I Comuni astigiani a crescita zero urbanistica
Ti aspetti che Carlo Carpignano, Primo cittadino di Soglio, si appunti una medaglia da virtuoso del suolo, invece dice: «Non avere nuove costruzioni è positivo, ma alle casse sono entrate che mancano. Negli ultimi decenni la crisi del settore immobiliare ha colpito parecchio nelle nostre zone: il non costruire non è stata una scelta politica inizialmente. Siamo onesti e non ci nascondiamo dietro un dito. Quelle relative alle nuove costruzioni o insediamenti sono entrate che fanno molto comodo alle casse di un Comune, spesso ridotte all'osso. Purtroppo, e voglio sottolineare purtroppo, è un'entrata che non abbiamo più».

I Comuni astigiani con un basso consumo totale di suolo (meno dell'1% della intera superficie comunale)
Claudio Carretto, Sindaco di Azzano, si discosta dal pensiero unico: «Consumo zero del territorio è la nostra scelta. Non useremo più nemmeno un centimetro di terreno. Ritengo necessario tutelare il territorio. Ci sono già troppe costruzioni, sia residenziali che industriali. Non possiamo lasciarle inutilizzate per utilizzare altro terreno, impermeabilizzando o cementificando».

A parte Azzano, dunque, emerge evidente che la funzione "salvifica" dei servizi ecosistemici offerti dal suolo per contrastare l'emergenza climatica attraverso lo stoccaggio e sequestro di carbonio, garantire qualità degli habitat, produzione agricola, produzione di legname, impollinazione, regolazione del microclima, rimozione di particolato e ozono, protezione dall’erosione, regolazione del regime idrologico, disponibilità di acqua, purificazione dell’acqua... non interessano ai nostri amministratori.
Che, probabilmente, non sanno neppure quanti edifici inutilizzati vi siano nei loro Comuni e le previsioni edificatorie stabilite dai Piani Regolatori vigenti, che l'andamento demografico non giustifica l'iniezione di nuove costruzioni, che il suolo fornisce cibo primario che oggi il nostro Paese deve importare perchè la produzione interna non è tale da sfamare tutta la nostra popolazione (e in periodi di crisi del trasporto commerciale, come questo, potrebbe diventare un bel problema...).
E dimenticano - o non sanno - che, a livello nazionale, il Piano per la transizione ecologica (PTE) (già trasmesso all’UE e dunque difficilmente “rinnegabile”) ha fissato l’obiettivo di arrivare a un consumo netto pari a zero entro il 2030, allineandosi alla data fissata dall’Agenda Globale per lo sviluppo sostenibile.

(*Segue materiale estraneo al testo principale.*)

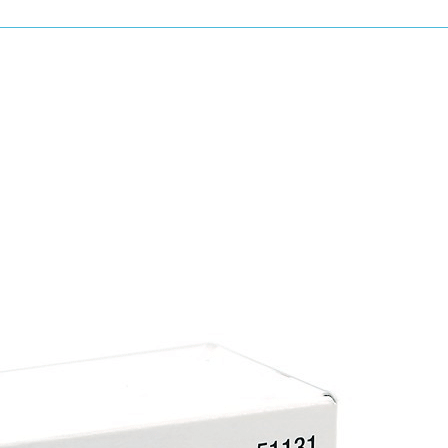
Long-lasting paint protection
Strong water beading and hydrophobic ef
Easy application and wipe-off
Enhances colour depth and shine
Safe for all painted surfaces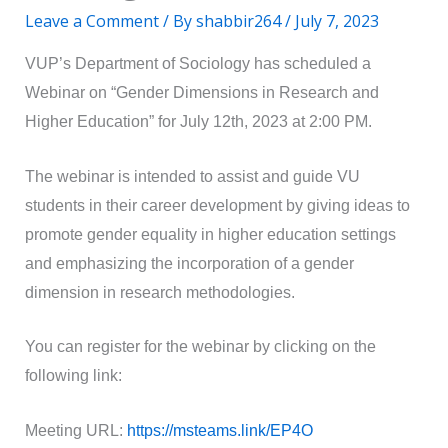
Leave a Comment
/ By
shabbir264
/
July 7, 2023
VUP’s Department of Sociology has scheduled a
Webinar on “Gender Dimensions in Research and
Higher Education” for July 12th, 2023 at 2:00 PM.
The webinar is intended to assist and guide VU
students in their career development by giving ideas to
promote gender equality in higher education settings
and emphasizing the incorporation of a gender
dimension in research methodologies.
You can register for the webinar by clicking on the
following link:
Meeting URL:
https://msteams.link/EP4O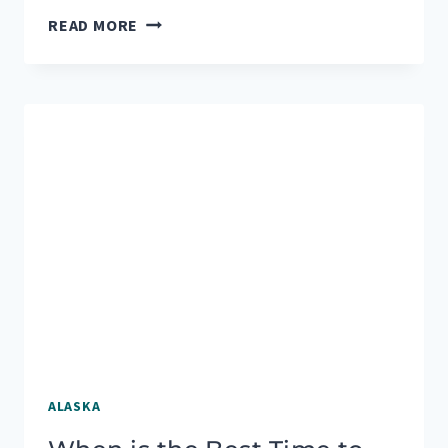
3
READ MORE
CHALLENGING
BUT
REWARDING
HIKES
NEAR
SEWARD,
ALASKA
ALASKA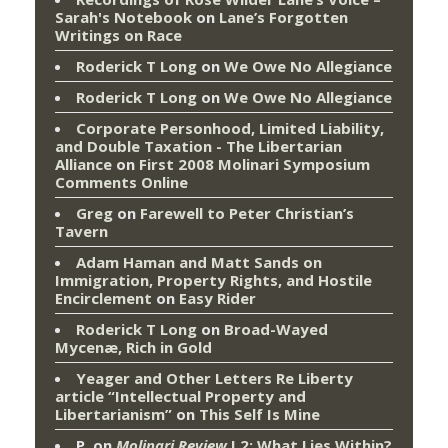
Sarah's Notebook
on
Lane’s Forgotten
Writings on Race
Roderick T Long
on
We Owe No Allegiance
Roderick T Long
on
We Owe No Allegiance
Corporate Personhood, Limited Liability,
and Double Taxation - The Libertarian
Alliance
on
First 2008 Molinari Symposium
Comments Online
Greg
on
Farewell to Peter Christian’s
Tavern
Adam Haman and Matt Sands on
Immigration, Property Rights, and Hostile
Encirclement
on
Easy Rider
Roderick T Long
on
Broad-Wayed
Mycenæ, Rich in Gold
Yeager and Other Letters Re Liberty
article “Intellectual Property and
Libertarianism”
on
This Self Is Mine
P.
on
Molinari Review
I.2: What Lies Within?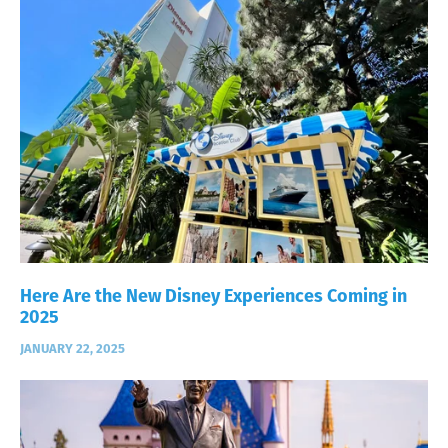
Here Are the New Disney Experiences Coming in
2025
JANUARY 22, 2025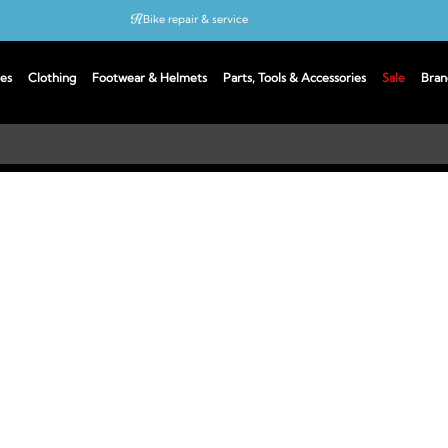
Bike repair & service
Bike Fitting
es
Clothing
Footwear & Helmets
Parts, Tools & Accessories
Sale
Bran
Up to 50% off with cycles scheme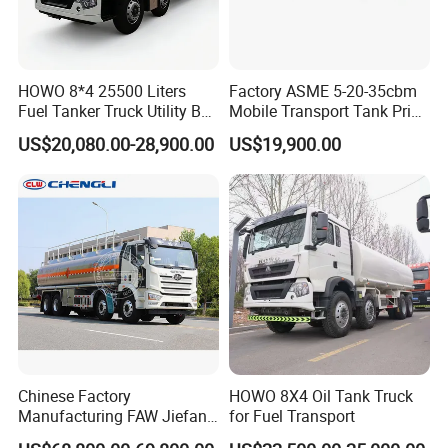
HOWO 8*4 25500 Liters
Factory ASME 5-20-35cbm
Fuel Tanker Truck Utility Box
Mobile Transport Tank Price
Fuel Tanker Truck
Bobtail Cylinder Filling
US$20,080.00-28,900.00
US$19,900.00
Vehicle Gas Tank Dispenser
Delivery Propane LPG
Pressure Truck LPG Storage
Tank
Chinese Factory
HOWO 8X4 Oil Tank Truck
Manufacturing FAW Jiefang
for Fuel Transport
8X4 Aluminum Alloy Oil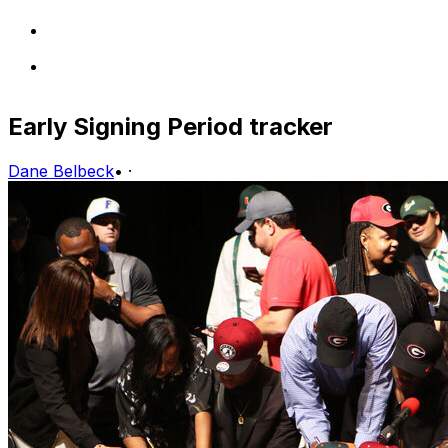
Early Signing Period tracker
Dane Belbeck
•
·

Ci preoccupiamo del PIL ma non dell'ambiente in cui viviamo, della produzione e non del futuro, dell'occupazione e non della salute.
La siccità... Il surriscaldamento del pianeta... Tutto molto lontano dalle visioni di amministratori e politici che non riescono neppure a farsi sfiorare da qualche dubbio sulla gravità della situazione ambientale globale osservando come i miliardari (l'1% della popolazione mondiale) già stanno preparando il futuro.

Ma non preoccupiamoci: l'astigiano non è più un piccolo punto del pianeta.
E' un pianeta. A sè stante.

E non si chiama Terra (con la T maiuscola).